(DATA SHOWN)

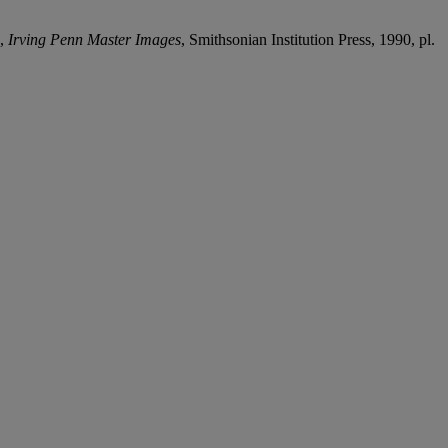
p,
Irving Penn Master Images
, Smithsonian Institution Press, 1990, pl.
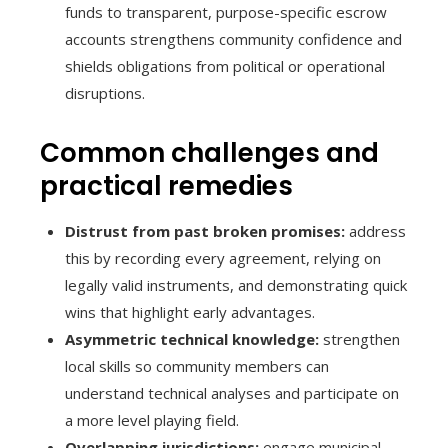
funds to transparent, purpose-specific escrow
accounts strengthens community confidence and
shields obligations from political or operational
disruptions.
Common challenges and
practical remedies
Distrust from past broken promises:
address
this by recording every agreement, relying on
legally valid instruments, and demonstrating quick
wins that highlight early advantages.
Asymmetric technical knowledge:
strengthen
local skills so community members can
understand technical analyses and participate on
a more level playing field.
Overlapping jurisdictions:
engage municipal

(End DATA SHOWN)

■ **ABOUT THIS TASK**:
Return the whole listing, word for word, and leave out every picture.

■ **ANSWER FOR THIS EXERCISE**:
p,
Irving Penn Master Images
, Smithsonian Institution Press, 1990, pl.
funds to transparent, purpose-specific escrow
accounts strengthens community confidence and
shields obligations from political or operational
disruptions.
Common challenges and
practical remedies
Distrust from past broken promises:
address
this by recording every agreement, relying on
legally valid instruments, and demonstrating quick
wins that highlight early advantages.
Asymmetric technical knowledge:
strengthen
local skills so community members can
understand technical analyses and participate on
a more level playing field.
Overlapping jurisdictions:
engage municipal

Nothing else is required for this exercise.